General dental practices are suffering, with less than one applicant per post (outside London) for advertised positions, and huge sums of money are clawed back from practices unable to meet their NHS commitment for various reasons including failure to recruit associates.

In the community dental services morale and motivation have got worse since last year and there are recruitment problems, particularly to specialist posts.

    • For the first time BDA evidence suggests that the majority of CDS dentists are dissatisfied about pay.

    • The role of the service is changing in all four countries to concentrate on complex specialist work with patients who can, in theory, be cared for in general dental practice being discharged back. This increases recruitment problems and does not aid retention.

In dental academia there is a permanent 10 per cent vacancy level amongst senior clinical lecturers, the backbone of clinical undergraduate teaching.

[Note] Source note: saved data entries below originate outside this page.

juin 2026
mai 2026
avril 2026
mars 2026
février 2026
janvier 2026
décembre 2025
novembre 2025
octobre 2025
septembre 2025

GDPs seriously question the effectiveness of the whole DDRB process. Despite engaging, constructively with the DDRB over the last four years, it is our view that all that has been delivered is a massive drop in income and no prospect of any meaningful improvements in the pay, morale and motivation of the workforce in the near future.

Despite the financial challenges facing dental practices and the ongoing cuts in pay, patients’ expectations for high quality care are just about being met. However, the DDRB cannot allow for patient access and care to be severely adversely affected before acting on dentists’ declining incomes.

Successive below-inflation pay awards, combined with lengthy delays in their implementation, have led to very considerable erosion of dental incomes. In Northern Ireland, the 2017/18 process has still not concluded.